» Requirement: From the line containing "な飲み方は？ りんご酢は寝る前に飲んでもいい？" down to the last line of the material below, copy each line exactly and leave out the rest.

——————

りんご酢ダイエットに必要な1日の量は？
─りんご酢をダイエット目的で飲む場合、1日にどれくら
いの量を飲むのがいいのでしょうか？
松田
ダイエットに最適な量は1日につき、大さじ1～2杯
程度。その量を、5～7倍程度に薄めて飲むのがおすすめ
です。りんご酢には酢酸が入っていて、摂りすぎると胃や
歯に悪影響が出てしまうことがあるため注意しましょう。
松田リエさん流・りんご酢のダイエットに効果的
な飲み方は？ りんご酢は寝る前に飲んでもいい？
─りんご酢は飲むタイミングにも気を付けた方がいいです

——————

» Exercise response:
な飲み方は？ りんご酢は寝る前に飲んでもいい？
─りんご酢は飲むタイミングにも気を付けた方がいいです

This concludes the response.